The proposed bypass would have run from the Melford Road roundabout across to Ballingdon Hill. This road would cut straight through a designated Environmentally Sensitive Area, and would damage our landscape irreparably.
Habitats and wildlife would be threatened; the ecology of the river banks would be harmed or destroyed and there would be an increased risk of flooding upstream and downstream. The tranquility and beauty of the area would be lost forever.
The bypass would also enable residential and commercial development in countryside areas rich in wildlife, which are currently accessible only by narrow country lanes. The roundabouts proposed over Kitchen Hill and at the A131 for example, would open the door to the building of housing estates and other infill developments, and the subsequent creeping loss of our green spaces and wildlife habitats.
Sudbury has serious traffic problems, but building a costly bypass is not the answer - new roads are proven to generate more traffic, not less. The Local Authority has not yet tried out any alternative solution to lessen congestion and pollution, despite many suggestions being offered (including: better funded public transport; cycling and walking routes to discourage car use; speed limits in town; emissions zones; HGV weight limits; returning one-way system to two-way; implementing a one-way at Cross St/Church St; re-routing HGVs/LGVs via A120/A12/A14/A134 etc; etc). More than 60% of Sudbury's traffic is local anyway, so would not use the proposed bypass.
Sudbury has been promised 'growth' - but do we want our small market town to become just another large town at the expense of its beautiful water meadows?
The excellent Daily Telegraph cartoonist Patrick Blower hit the bullseye without even knowing it. Seeking inspiration for a cartoon about the destruction of our countryside by new waves of housing development he turned to an artist he loves, Thomas Gainsborough and his celebrated work, "Mr and Mrs Andrews” which was painted just south of Sudbury looking across the meadows towards the town.
“I thought that this was a landscape no-one would want to destroy,” Patrick told us. He was astonished to learn that Suffolk County Council wants to put a bypass and massive housing estates right through the middle of one of the most famous views in British art. Patrick has kindly sent us a high resolution version of his cartoon.
It gets better still.
Our Freedom of Information request yielded the following snippet of info.
The first drafts of the Options Assessment Report and the Appraisal Specification Report have not been completed yet.
Suffolk County Council have asked for further work to be undertaken on Gainsborough painting sightlines which will need to feed in to the Options Appraisal Report. As such the first draft will not be drafted until this work has been undertaken.

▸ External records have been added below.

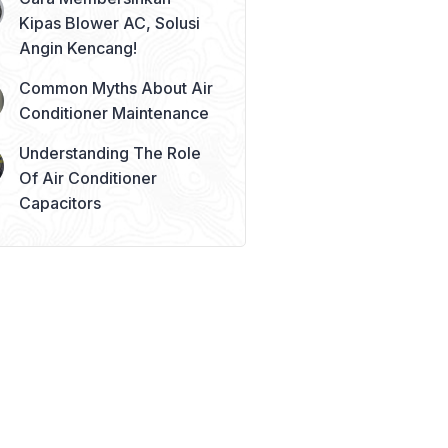
Kipas Blower AC, Solusi
Angin Kencang!
Common Myths About Air
Conditioner Maintenance
Understanding The Role
Of Air Conditioner
Capacitors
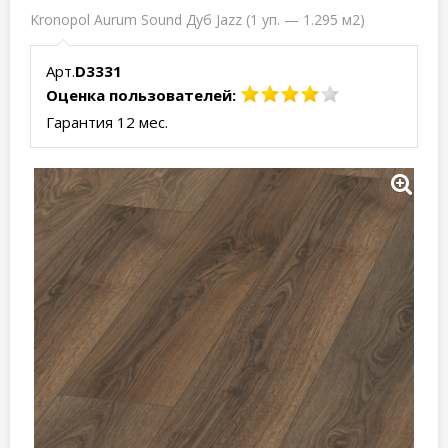
Kronopol Aurum Sound Дуб Jazz (1 уп. — 1.295 м2)
Арт.
D3331
Оценка пользователей:
Гарантия 12 мес.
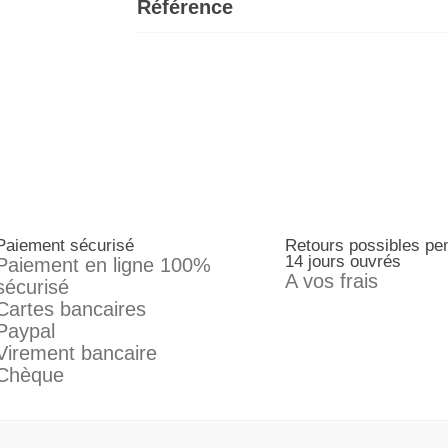
Référence
Paiement sécurisé
Retours possibles pe
14 jours ouvrés
Paiement en ligne 100%
A vos frais
sécurisé
Cartes bancaires
Paypal
Virement bancaire
Chèque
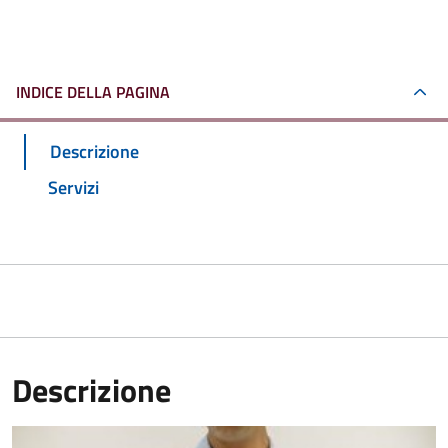
INDICE DELLA PAGINA
Descrizione
Servizi
Descrizione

This of course means that the forthcoming in depth study being compiled by WSP Parsons Brinkerhoff on behalf of SCC and the Suffolk Leaders Group has to take the landscape of the Mr and Mrs Andrews into account in any detailed planning. This seems laughable as it means they consider the landscape portrayed is more important than other parts of the local landscape that would be negatively affected.
We now know that the Study should be studying every option aside from a Western Bypass for Sudbury. This snippet from an email about Transport Strategy dated 30th September 2018 explains.
Our consultants, WSP, have been busy working on the ‘EAST’ (Early Assessment and Sifting Tool) to inform the Option Appraisal Report. This will give us a long list of schemes, and highlight which ones we should take forward to the next stage for more detailed assessment. We would very much like to share this with you, and will be in touch in due course to arrange another stakeholder meeting, probably in November.
This suggests that WSP are preparing a report that should consider all options aside from the Western Bypass, including, but not limited to:
- A Southern Bypass from A131 Bulmer to Little Cornard to the A134.
- An Eastern Bypass from the A134 Sudbury-Colchester road to the A134 Melford Bypass.
- Active Travel plans which aims to get the up to 55% of short trips that make up Sudbury Traffic to modally shift to Walking, Cycling or indeed Electric Cycling.
- Moving the Strategic Lorry Route for Braintree to Bury St. Edmunds from the A131/A134 through Sudbury to the A120/A12/A14.